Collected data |
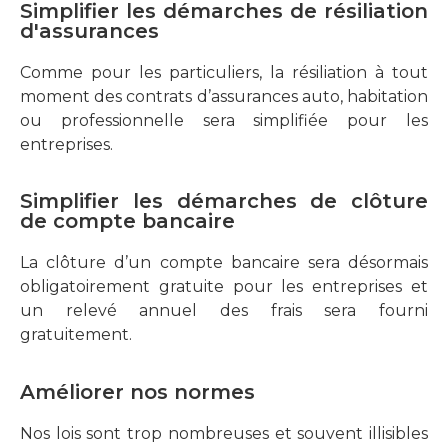
Simplifier les démarches de résiliation
d'assurances
Comme pour les particuliers, la résiliation à tout
moment des contrats d’assurances auto, habitation
ou professionnelle sera simplifiée pour les
entreprises.
Simplifier les démarches de clôture
de compte bancaire
La clôture d’un compte bancaire sera désormais
obligatoirement gratuite pour les entreprises et
un relevé annuel des frais sera fourni
gratuitement.
Améliorer nos normes
Nos lois sont trop nombreuses et souvent illisibles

ASSIGNMENT | Search the entries above for the word "pour" and copy each line where it appears.

ANSWER FOR THIS EXERCISE |
Comme pour les particuliers, la résiliation à tout
ou professionnelle sera simplifiée pour les
obligatoirement gratuite pour les entreprises et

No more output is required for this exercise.